Work to be completed — Copy nothing but the lines below, from the one with "e documentation, including" through the one with "isn't looking. Can yo", exactly as written; no pictures should appear.
::::
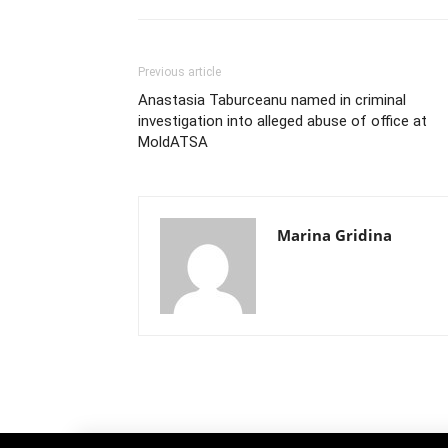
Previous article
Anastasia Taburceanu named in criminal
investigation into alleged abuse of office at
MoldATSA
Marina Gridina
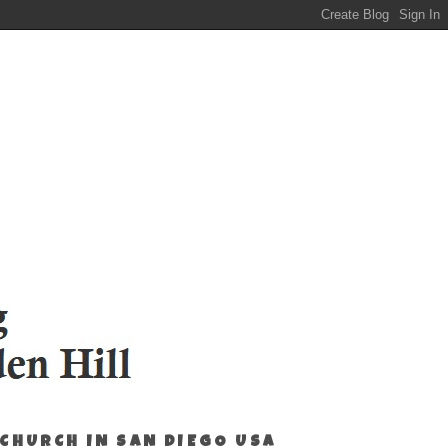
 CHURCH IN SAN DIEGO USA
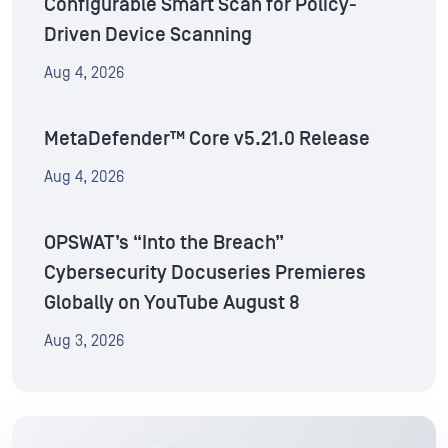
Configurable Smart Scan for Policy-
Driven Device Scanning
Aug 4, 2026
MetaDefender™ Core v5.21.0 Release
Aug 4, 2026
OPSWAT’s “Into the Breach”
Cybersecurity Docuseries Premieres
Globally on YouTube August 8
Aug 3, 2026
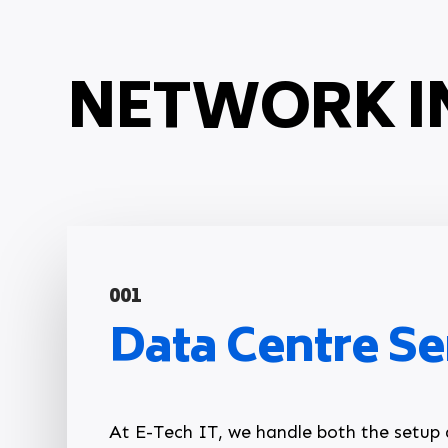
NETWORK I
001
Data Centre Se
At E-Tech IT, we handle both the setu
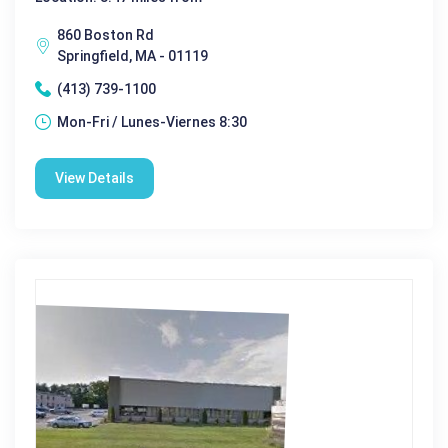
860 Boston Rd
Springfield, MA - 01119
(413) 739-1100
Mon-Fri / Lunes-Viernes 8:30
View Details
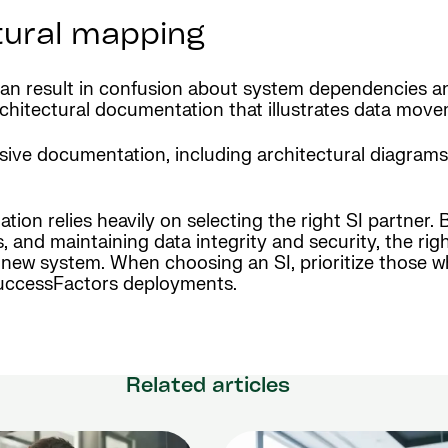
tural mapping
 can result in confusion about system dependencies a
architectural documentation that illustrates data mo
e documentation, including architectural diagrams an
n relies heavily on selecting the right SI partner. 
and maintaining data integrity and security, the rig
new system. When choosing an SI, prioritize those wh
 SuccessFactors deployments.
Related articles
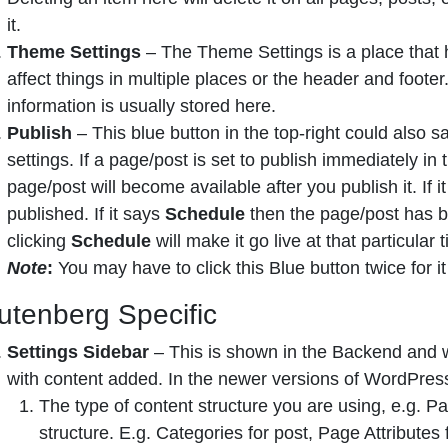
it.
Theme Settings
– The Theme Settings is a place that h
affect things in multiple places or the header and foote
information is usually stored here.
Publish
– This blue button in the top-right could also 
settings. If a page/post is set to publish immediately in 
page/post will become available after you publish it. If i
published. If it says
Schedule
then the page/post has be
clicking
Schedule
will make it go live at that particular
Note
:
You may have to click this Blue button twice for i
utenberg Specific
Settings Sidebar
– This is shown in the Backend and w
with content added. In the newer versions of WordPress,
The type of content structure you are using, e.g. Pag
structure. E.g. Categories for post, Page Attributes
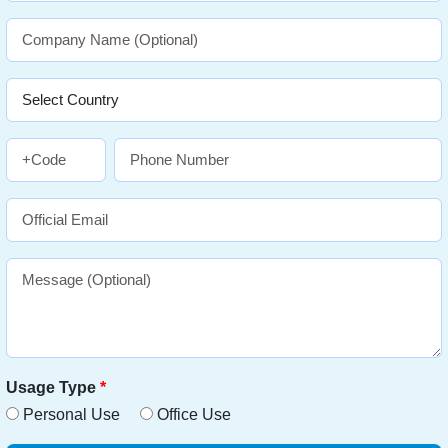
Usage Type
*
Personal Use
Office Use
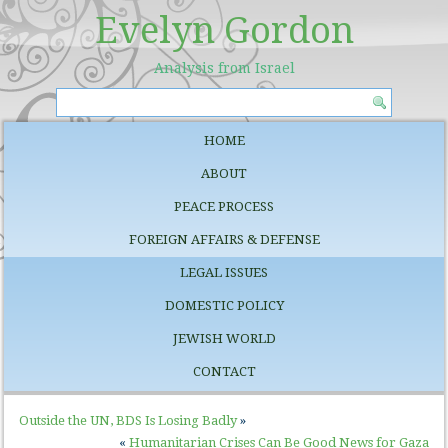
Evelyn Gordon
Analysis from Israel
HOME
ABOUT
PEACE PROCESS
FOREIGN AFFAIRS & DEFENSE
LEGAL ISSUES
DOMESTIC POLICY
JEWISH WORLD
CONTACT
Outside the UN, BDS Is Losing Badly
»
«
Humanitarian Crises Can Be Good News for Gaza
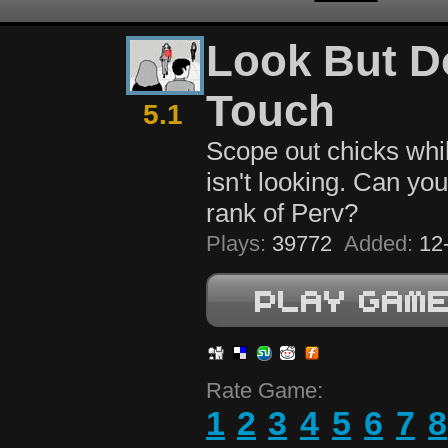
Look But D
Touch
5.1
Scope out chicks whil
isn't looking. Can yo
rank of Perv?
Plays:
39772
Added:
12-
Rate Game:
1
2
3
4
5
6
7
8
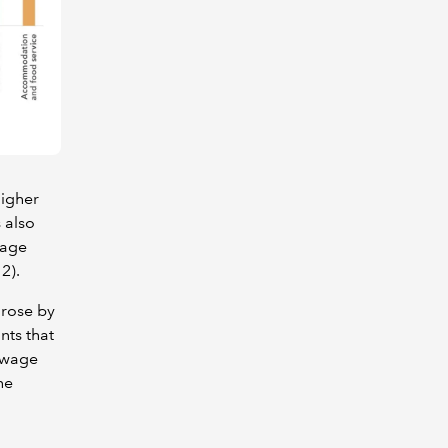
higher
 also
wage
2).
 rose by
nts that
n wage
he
::::
Answer —
e documentation, including architectural diagrams an
n relies heavily on selecting the right SI partner. 
and maintaining data integrity and security, the rig
new system. When choosing an SI, prioritize those wh
 SuccessFactors deployments.
Related articles
it.
Theme Settings
– The Theme Settings is a place that h
affect things in multiple places or the header and foote
information is usually stored here.
Publish
– This blue button in the top-right could also 
settings. If a page/post is set to publish immediately in 
page/post will become available after you publish it. If i
published. If it says
Schedule
then the page/post has be
clicking
Schedule
will make it go live at that particular
Note
:
You may have to click this Blue button twice for i
utenberg Specific
Settings Sidebar
– This is shown in the Backend and w
with content added. In the newer versions of WordPress,
The type of content structure you are using, e.g. Pag
structure. E.g. Categories for post, Page Attributes
Usage Type
*
Personal Use
Office Use
Evelyn Gordon
Analysis from Israel
HOME
ABOUT
PEACE PROCESS
FOREIGN AFFAIRS & DEFENSE
LEGAL ISSUES
DOMESTIC POLICY
JEWISH WORLD
CONTACT
Outside the UN, BDS Is Losing Badly
»
«
Humanitarian Crises Can Be Good News for Gaza
Look But D
Touch
5.1
Scope out chicks whil
isn't looking. Can yo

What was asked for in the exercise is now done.